Exercise directions →
Set down, exactly as written, the lines from the top of the data to the line that holds "a tagliare i suoi tassi di", and omit the pictures.

********************

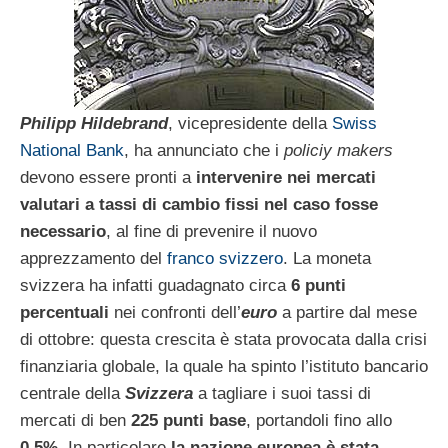
Philipp Hildebrand
, vicepresidente della
Swiss
National Bank
, ha annunciato che i
policiy makers
devono essere pronti a
intervenire nei mercati
valutari a tassi di cambio fissi nel caso fosse
necessario
, al fine di prevenire il nuovo
apprezzamento del
franco svizzero
. La moneta
svizzera ha infatti guadagnato circa
6 punti
percentuali
nei confronti dell’
euro
a partire dal mese
di ottobre: questa crescita è stata provocata dalla crisi
finanziaria globale, la quale ha spinto l’istituto bancario
centrale della
Svizzera
a tagliare i suoi tassi di
mercati di ben
225 punti base
, portandoli fino allo
0,5%
. In particolare
la nazione europea è stata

********************

Answer to this problem →
Philipp Hildebrand
, vicepresidente della
Swiss
National Bank
, ha annunciato che i
policiy makers
devono essere pronti a
intervenire nei mercati
valutari a tassi di cambio fissi nel caso fosse
necessario
, al fine di prevenire il nuovo
apprezzamento del
franco svizzero
. La moneta
svizzera ha infatti guadagnato circa
6 punti
percentuali
nei confronti dell’
euro
a partire dal mese
di ottobre: questa crescita è stata provocata dalla crisi
finanziaria globale, la quale ha spinto l’istituto bancario
centrale della
Svizzera
a tagliare i suoi tassi di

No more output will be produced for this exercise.